TRY IT
Begin the copy at the line that contains "Такой прогноз", end it at the last line of the entries below, keep every word exact, and include no pictures.

****************************************

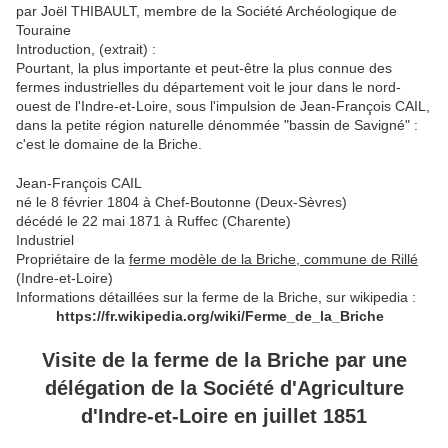
par Joël THIBAULT, membre de la Société Archéologique de
Touraine
Introduction, (extrait) :
Pourtant, la plus importante et peut-être la plus connue des
fermes industrielles du département voit le jour dans le nord-
ouest de l'Indre-et-Loire, sous l'impulsion de Jean-François CAIL,
dans la petite région naturelle dénommée "bassin de Savigné" :
c'est le domaine de la Briche.
Jean-François CAIL
né le 8 février 1804 à Chef-Boutonne (Deux-Sèvres)
décédé le 22 mai 1871 à Ruffec (Charente)
Industriel
Propriétaire de la
ferme modèle de la Briche, commune de Rillé
(Indre-et-Loire)
Informations détaillées sur la ferme de la Briche, sur wikipedia :
https://fr.wikipedia.org/wiki/Ferme_de_la_Briche
Visite de la ferme de la Briche
par une
délégation de la Société d'Agriculture
d'Indre-et-Loire en juillet 1851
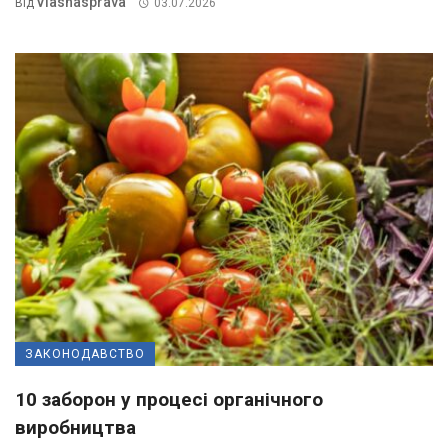
Vlasnasprava
Від
03.07.2026
ЗАКОНОДАВСТВО
10 заборон у процесі органічного
виробництва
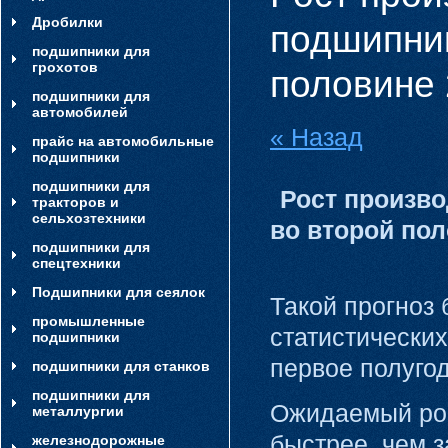
Дробилки
подшипник
подшипники для
грохотов
половине 
подшипники для
автомобилей
« Назад
прайс на автомобильные
подшипники
подшипники для
Рост произво
тракторов и
сельхозтехники
во второй пол
подшипники для
спецтехники
Подшипники для сеялок
Такой прогноз
промышленные
статистических
подшипники
первое полугод
подшипники для станков
подшипники для
Ожидаемый рос
металлургии
быстрее, чем з
железнодорожные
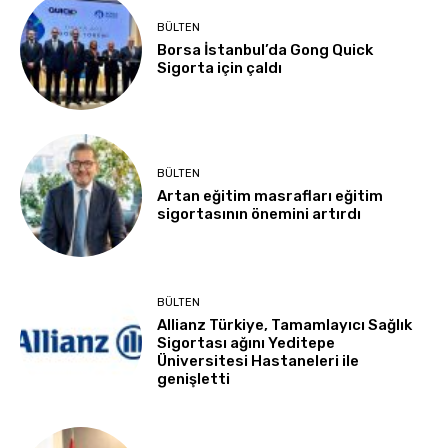
BÜLTEN
Borsa İstanbul’da Gong Quick
Sigorta için çaldı
BÜLTEN
Artan eğitim masrafları eğitim
sigortasının önemini artırdı
BÜLTEN
Allianz Türkiye, Tamamlayıcı Sağlık
Sigortası ağını Yeditepe
Üniversitesi Hastaneleri ile
genişletti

****************************************

EXERCISE OUTPUT
Такой прогноз
промышленные
статистических
подшипники
первое полугод
подшипники для станков
подшипники для
Ожидаемый рос
металлургии
быстрее, чем з
железнодорожные
BÜLTEN
Borsa İstanbul’da Gong Quick
Sigorta için çaldı
BÜLTEN
Artan eğitim masrafları eğitim
sigortasının önemini artırdı
BÜLTEN
Allianz Türkiye, Tamamlayıcı Sağlık
Sigortası ağını Yeditepe
Üniversitesi Hastaneleri ile
genişletti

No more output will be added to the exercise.